Cuando se tienen nueve años uno se imagina siendo futbolista del Madrid, torero o pisando la luna.
A esas
edades, esas cosas, las vemos cerca, parecen posibles. Sin embargo, darle un
beso a Loly, la vecina más guapa de la calle cuando éramos niños, estaba tan
lejos en nuestras cabezas que ahora nos arrepentimos de ni siquiera haberlo
intentado.
Uno se acerca, o se aleja de las
cosas de la vida, según los años, según los trastos que tengamos en el
“almario” (lugar dónde se guardan las cosas del alma), como decía, creo,
Demófilo, si no que me corrija José Luís Rodríguez Ojeda.
En fin, es la perspectiva, la
visión que tenemos del mundo que nos rodea.
Podemos vivir a la carta porque la carta es la vida misma, pero hay un maître saborío, el miedo, que nos engaña con sus incesantes “y si…” (y si pasa “esto”, y si no pasa “esto” o “aquello” como lo teníamos previsto, y si…)

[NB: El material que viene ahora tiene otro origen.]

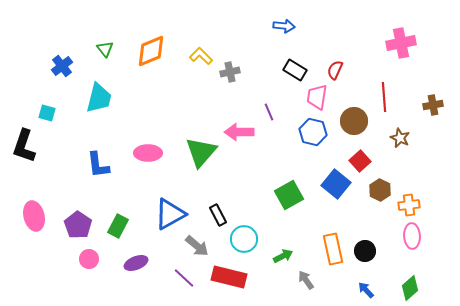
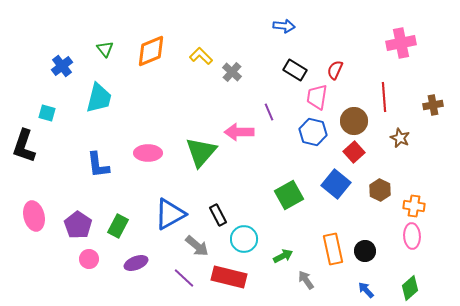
gray cross at (230, 72): moved 2 px right; rotated 36 degrees counterclockwise
red square at (360, 161): moved 6 px left, 9 px up
orange cross at (409, 205): moved 5 px right, 1 px down; rotated 15 degrees clockwise
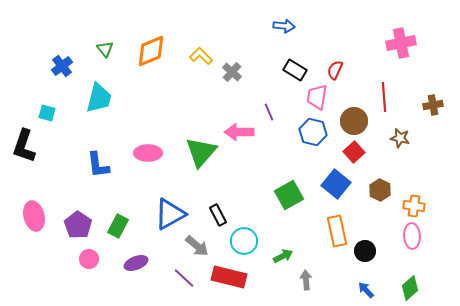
brown star at (400, 138): rotated 12 degrees counterclockwise
cyan circle at (244, 239): moved 2 px down
orange rectangle at (333, 249): moved 4 px right, 18 px up
gray arrow at (306, 280): rotated 30 degrees clockwise
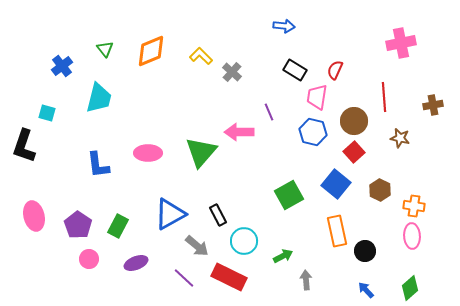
red rectangle at (229, 277): rotated 12 degrees clockwise
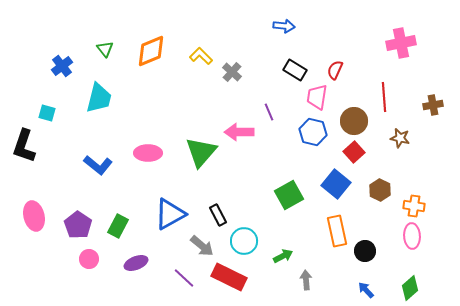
blue L-shape at (98, 165): rotated 44 degrees counterclockwise
gray arrow at (197, 246): moved 5 px right
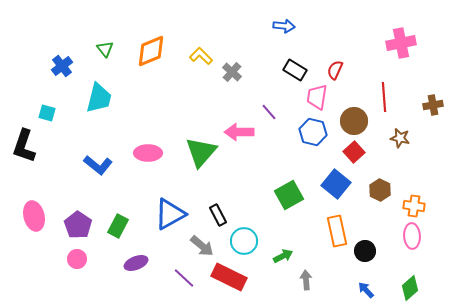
purple line at (269, 112): rotated 18 degrees counterclockwise
pink circle at (89, 259): moved 12 px left
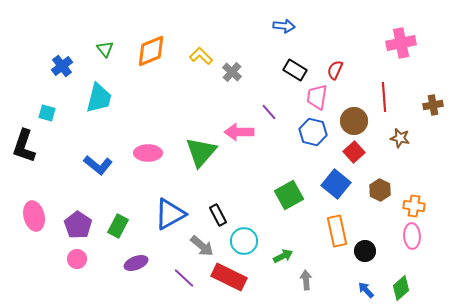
green diamond at (410, 288): moved 9 px left
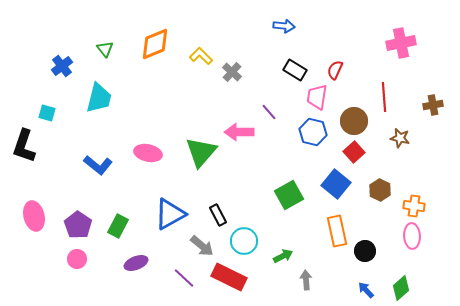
orange diamond at (151, 51): moved 4 px right, 7 px up
pink ellipse at (148, 153): rotated 12 degrees clockwise
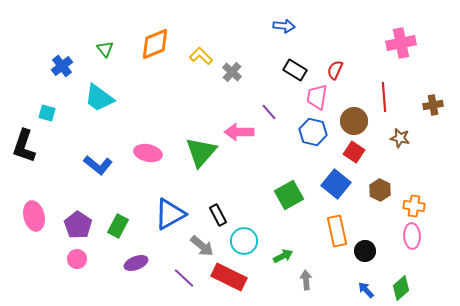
cyan trapezoid at (99, 98): rotated 112 degrees clockwise
red square at (354, 152): rotated 15 degrees counterclockwise
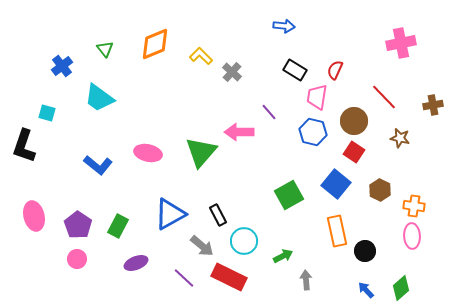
red line at (384, 97): rotated 40 degrees counterclockwise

“Y si…” que tantas veces nos privó del mayor bien que todos tenemos, la libertad de elegir, aún a sabiendas de que, como por todo lo bueno, hay que pagar un alto precio.
El precio siempre es el mismo, la incertidumbre.
¿Y por qué no pagarlo? De todas formas, salvo la única certeza, la de que tarde o temprano volveremos a la tierra, todo lo demás está en el aire, y el riesgo, el no saber que va a pasar, es un motor imprescindible para darle sabor a la vida.